Credit for that obviously begins with the now-classic score by Jerry Bock and Sheldon Harnick and the airtight book that Joseph Stein derived from the stories the Yiddish writer Sholem Aleichem wrote about the God-loving milkman Tevye and his independent-minded daughters. But this revival's success is mainly due to the direction of Joel Grey. 

Having his production performed in Yiddish, the language that Fiddler's characters would have spoken, obviously helps. But Grey, himself a legendary performer, also walks the talk and he has brought out every ounce of the underlying melancholy in this story about people forced to reckon with a changing and often cruel world without losing one bit of the show's heart and humor.

The look of the production is spare and simple but Grey has recruited an A-team of collaborators, including Beowulf Boritt for the sets, Ann Hould-Ward for costumes, Peter Kaczorowski for lights and Dan Moses Schreier, who did an outstanding job with the sound design. The auditorium at the museum was filled with octogenarians at my performance and I didn't spot anyone wearing one of those hearing devices that theaters rent out or complaining about not being able to hear the show.

In keeping with the ethos of simple authenticity, there are no names in the cast, with the exception of Jackie Hoffman, who plays Yente, the village matchmaker. Yet, this is the best Fiddler cast I've seen and the other three were on Broadway.

Nearly everyone onstage (there are 26 in the cast, which adds to the feel of a real village) looks and sounds as though they might have actually lived in a place like Anatevka. The fact that the actors reportedly had to learn their lines phonetically makes this all the more impressive.

Unlike others who have been intimidated by Zero Mostel's seminal performance as Tevye in the original production, Steven Skybell doesn't try to imitate Mostel or to invent an updated take. He simply inhabits the character and his Tevye is all the more real for it, a good man seriously torn between the traditions that have defined his life and a desire to give his daughters the chance to make the best of theirs.
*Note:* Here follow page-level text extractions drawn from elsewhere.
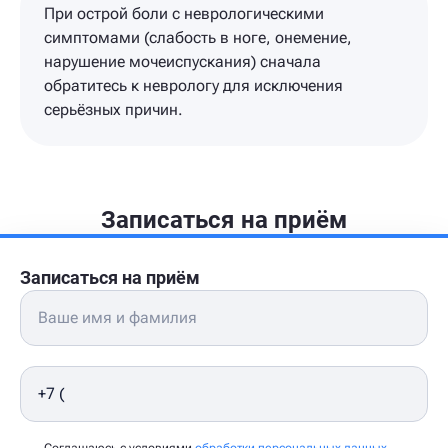
При острой боли с неврологическими
симптомами (слабость в ноге, онемение,
нарушение мочеиспускания) сначала
обратитесь к неврологу для исключения
серьёзных причин.
Записаться на приём
Записаться на приём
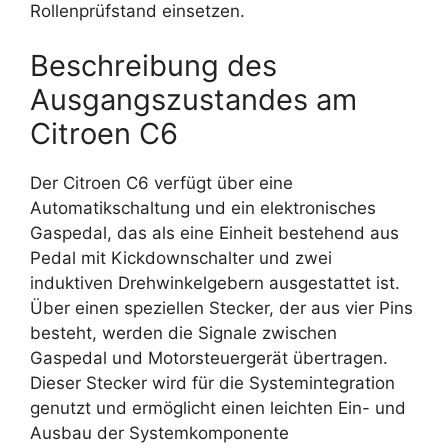
Rollenprüfstand einsetzen.
Beschreibung des
Ausgangszustandes am
Citroen C6
Der Citroen C6 verfügt über eine
Automatikschaltung und ein elektronisches
Gaspedal, das als eine Einheit bestehend aus
Pedal mit Kickdownschalter und zwei
induktiven Drehwinkelgebern ausgestattet ist.
Über einen speziellen Stecker, der aus vier Pins
besteht, werden die Signale zwischen
Gaspedal und Motorsteuergerät übertragen.
Dieser Stecker wird für die Systemintegration
genutzt und ermöglicht einen leichten Ein- und
Ausbau der Systemkomponente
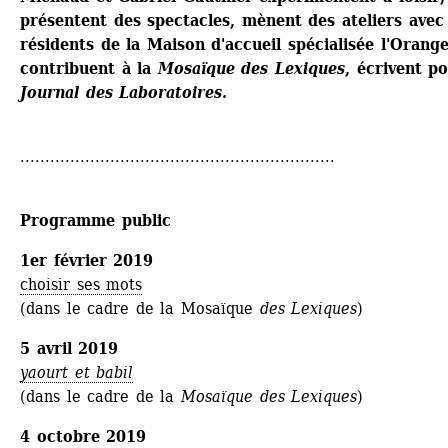
présentent des spectacles, mènent des ateliers avec l
résidents de la Maison d'accueil spécialisée l'Oranger
contribuent à la 
Mosaïque des Lexiques
, écrivent po
Journal des Laboratoires. 
...............................................................
Programme public
1er février 2019
choisir ses mots
(dans le cadre de la Mosaïque
des Lexiques
)
5 avril 2019 
yaourt et babil
(dans le cadre de la
Mosaïque des Lexiques
)
4 octobre 2019 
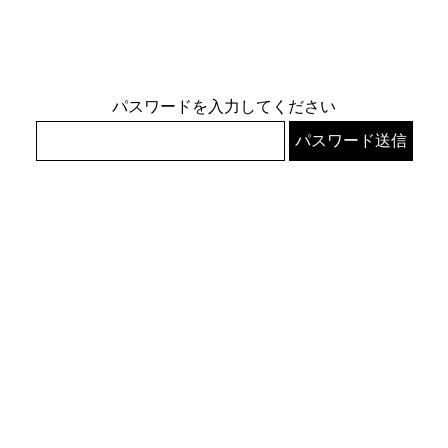
パスワードを入力してください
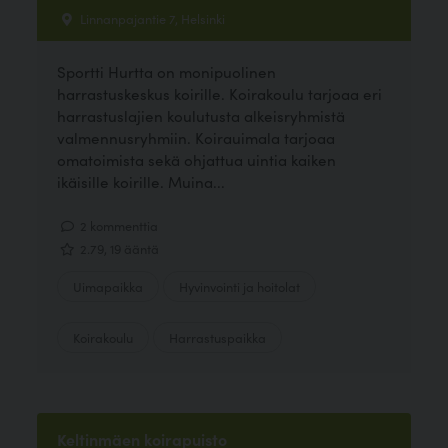
Linnanpajantie 7, Helsinki
Sportti Hurtta on monipuolinen
harrastuskeskus koirille. Koirakoulu tarjoaa eri
harrastuslajien koulutusta alkeisryhmistä
valmennusryhmiin. Koirauimala tarjoaa
omatoimista sekä ohjattua uintia kaiken
ikäisille koirille. Muina...
2 kommenttia
2.79, 19 ääntä
Uimapaikka
Hyvinvointi ja hoitolat
Koirakoulu
Harrastuspaikka
Keltinmäen koirapuisto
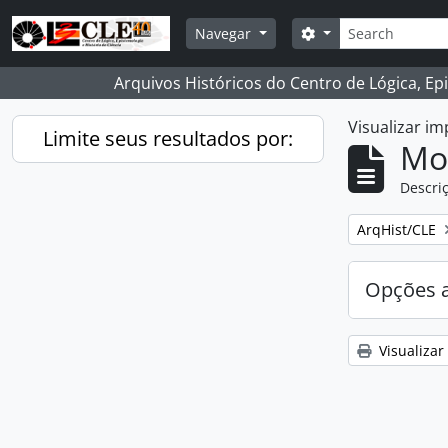
Skip to main content
Buscar
Opções de busca
Navegar
Arquivos Históricos do Centro de Lógica, Ep
Visualizar i
Limite seus resultados por:
Mo
Descriç
Remover filtro
ArqHist/CLE
Opções 
Visualizar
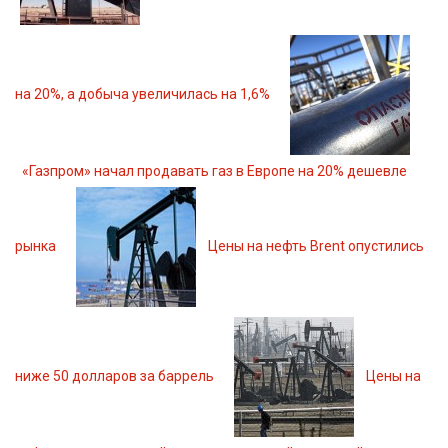
на 20%, а добыча увеличилась на 1,6%
«Газпром» начал продавать газ в Европе на 20% дешевле
рынка
Цены на нефть Brent опустились
ниже 50 долларов за баррель
Цены на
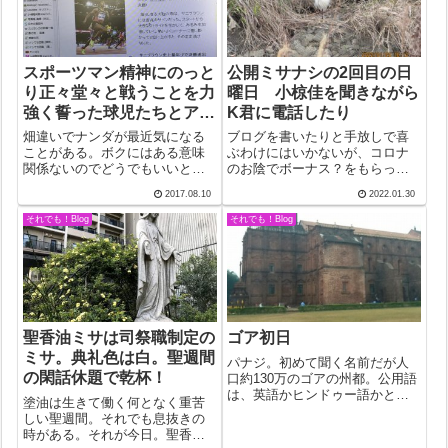
スポーツマン精神にのっと
公開ミサナシの2回目の日
り正々堂々と戦うことを力
曜日 小椋佳を聞きながら
強く誓った球児たちとアス
K君に電話したり
リートにかける大人たちに
畑違いでナンダが最近気になる
ブログを書いたりと手放しで喜
も宣誓を
ことがある。ボクにはある意味
ぶわけにはいかないが、コロナ
関係ないのでどうでもいいと言
のお陰でボーナス？をもらった
えばそうなんだが。ネット配信
感じだ。いずれにしても気分は
2017.08.10
2022.01.30
のニュースでもテレビのスポー
気まま。小椋佳を女子駅伝に変
ツ番組でも注目されている日の
えてみたら、我らが指宿は12
それでも！Blog
それでも！Blog
丸を胸にした明らかに「日本人
位、つまり最下位。では、我が
ではない日本勢」選手。当初、
奄美はと目をこらすと11位。ガ
「日本も国際的に...
クッ！思わずブ...
聖香油ミサは司祭職制定の
ゴア初日
ミサ。典礼色は白。聖週間
パナジ。初めて聞く名前だが人
の閑話休題で乾杯！
口約130万のゴアの州都。公用語
は、英語かヒンドゥー語かと思
塗油は生きて働く何となく重苦
いきや、これまた初めて耳にす
しい聖週間。それでも息抜きの
るコンカニ語。それにしてもム
時がある。それが今日。聖香油
ンバイには少し失望。ピカピカ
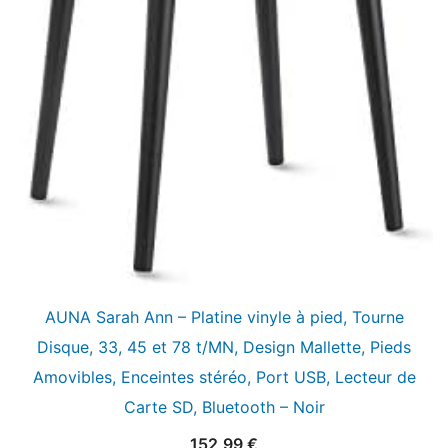
AUNA Sarah Ann – Platine vinyle à pied, Tourne
Disque, 33, 45 et 78 t/MN, Design Mallette, Pieds
Amovibles, Enceintes stéréo, Port USB, Lecteur de
Carte SD, Bluetooth – Noir
152,99
€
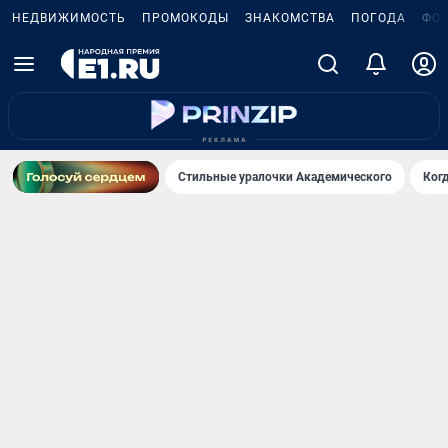
НЕДВИЖИМОСТЬ
ПРОМОКОДЫ
ЗНАКОМСТВА
ПОГОДА
ФО
Стильные уралочки Академического
Ког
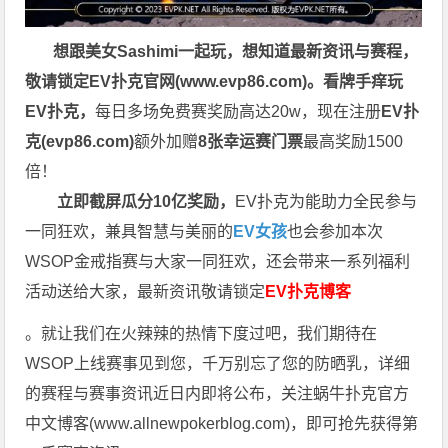
想跟美女Sashimi一起玩，
想知道最新资讯与赛程，
敬请锁定EV扑克官网(
www.evp86.com
)。
看牌手痒玩
EV扑克，
每日多场免费赛奖励高达20w，现在注册
EV扑
克(
evp86.com
)
额外加赠
8张幸运赛门票
最高奖励1500
倍！
立即截屏瓜分10亿奖励，
EV扑克为能助力全民参与
一同狂欢，兼具智慧与美丽的
EV女孩
也会参加本次
WSOP金戒指赛与大家一同狂欢，还会带来一系列福利
活动送给大家，最新资讯敬请锁定
EV扑克博客
。就让我们在火辣辣的热情下度过吧，我们期待在
WSOP上线赛事见到您，千万别忘了您的防晒乳，详细
的赛程与赛事资讯近日内即将公布，关注蜗牛扑克官方
中文博客(
www.allnewpokerblog.com
)，即可抢先获得第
Choreographer Staś Kmieć takes a similar approach to the dances, neither slavishly duplicating the steps that Jerome Robbins created for the original 1964 production nor trying to wiggle away from them. The result is that his dances, particularly the big all-male production numbers, are satisfyingly rooted in the verisimilitude that Grey has set as this revival’s baseline.

I'm usually not a demonstrative theatergoer but I swayed to the music played by the show's 12-piece orchestra and I chuckled at the interactions between Tevye and his neighbors. But more than anything I found myself caring what would happen to all of them after they were driven out of their homes at the end of the play and if they'd end up succeeding in America, joining the revolution and helping to overthrow the czar or dying in the Holocaust.

There's been talk that the show might get a commercial run (click here to read about that), perhaps even on Broadway but if you can, make the trek to Battery Park and see this Fiddler on the Roof at the museum before its extended run closes there on Oct. 25. And try to squeeze in a visit to one or two of the museum's exhibits where the ghosts of the residents of this Anatevka are present throughout.